Lifestyle changes and home remedies
Hemophiliacs can manage their disease and lower their risk of bleeding by doing the following actions in addition to medical treatment:
- Regular check-ups – with a specialist at a hemophilia treatment facility or a doctor are necessary to track clotting factor levels, evaluate general health, and handle any issues.
- Physical activity – Regularly doing low-impact, muscle-strengthening exercises can lower the chance of bleeding and enhance general physical health.
- Prevent injury – reducing the likelihood of bleeding episodes can be accomplished by taking preventative measures, such as wearing safety gear while participating in sports.
- Dental care – It’s essential to practice proper oral hygiene and to inform the dentist about the presence of hemophilia. Additional safety measures could be required when performing dental treatments to reduce bleeding.
- Medication management – People with hemophilia must collaborate closely with their healthcare team. They should adhere to suggested treatment regimens, ensure a sufficient supply of clotting factor concentrates, and be mindful of possible drug interactions or side effects.

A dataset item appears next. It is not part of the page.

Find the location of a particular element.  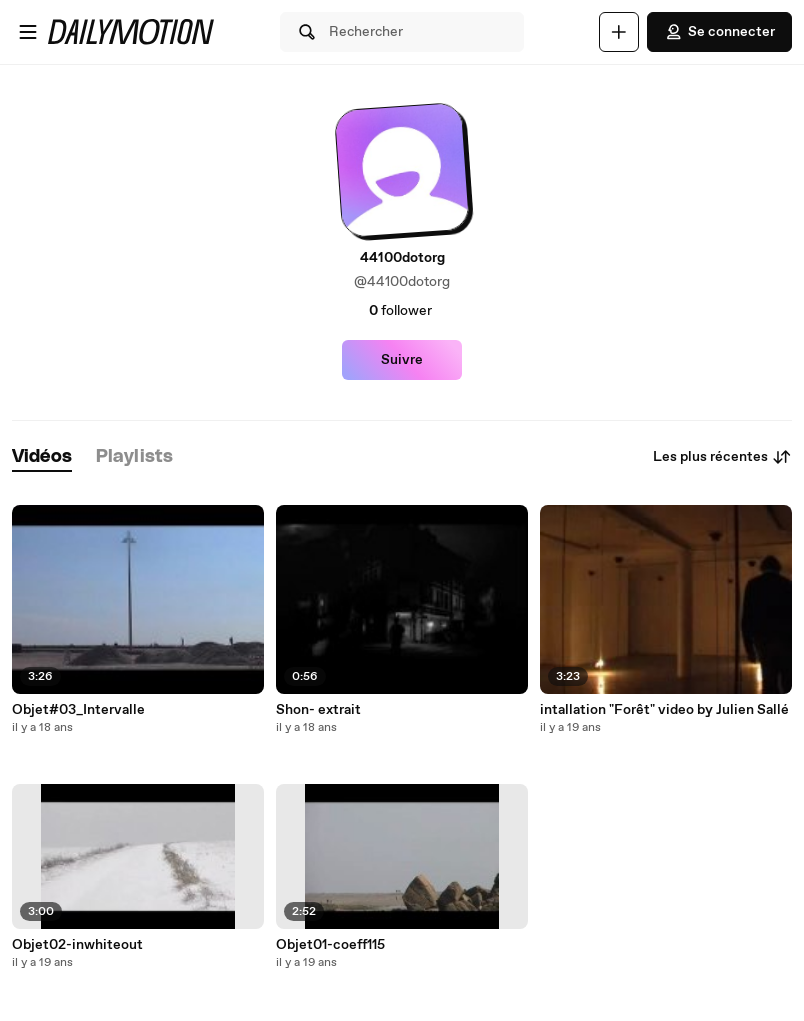 Objet01-coeff115 is located at coordinates (330, 945).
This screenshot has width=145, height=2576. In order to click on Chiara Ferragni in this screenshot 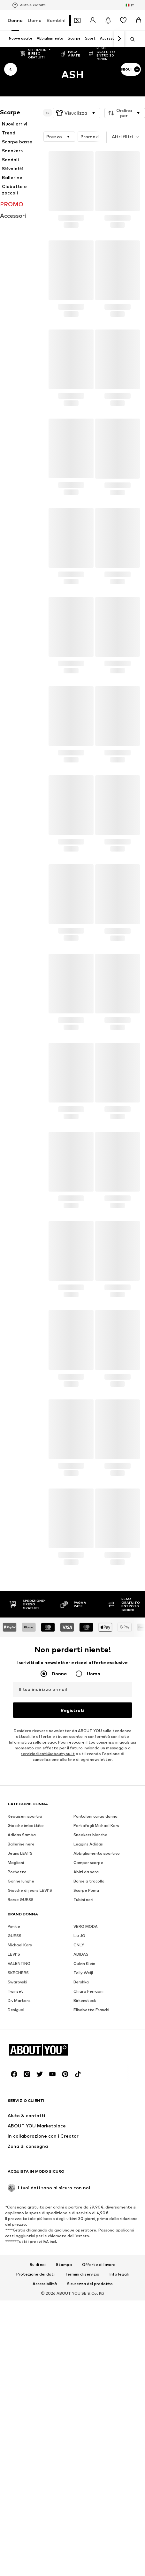 , I will do `click(88, 2188)`.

- Bleeding management – Hemophiliacs and their caretakers should be taught basic first aid and have access to the tools they need, such as bandages and clotting medications, to effectively control bleeding.
Prevention of Hemophilia
- Hemophilia is a genetic disorder and cannot be prevented. However, people with hemophilia may undergo genetic testing to determine whether they might pass it on to their offspring.
Hemophilia related Complications
The following complications could arise from hemophilia:
- Internal bleeding can develop swellings that pressure the nerves, resulting in numbness or discomfort.
- Blood transfusion-related viral diseases such as Hepatitis C and HIV.
- A negative response to therapy with clotting factor.
- Bleeding into the neck, impairing breathing.
- Permanent joint damage.
- Fractures of bones
Prognosis of Hemophilia
Hemophilia is a complex genetic condition that necessitates lifetime management and care. Hemophiliacs can live happy lives and lower their risk of problems with the proper diagnosis, treatment, and preventive measures. If patients respond well to treatment and don’t have any other health issues, their life expectancy now is approximately the same as that of the general population in developed nations. We can enable people with hemophilia and their families to overcome the difficulties presented by this condition and have a higher quality of life by increasing awareness and offering support.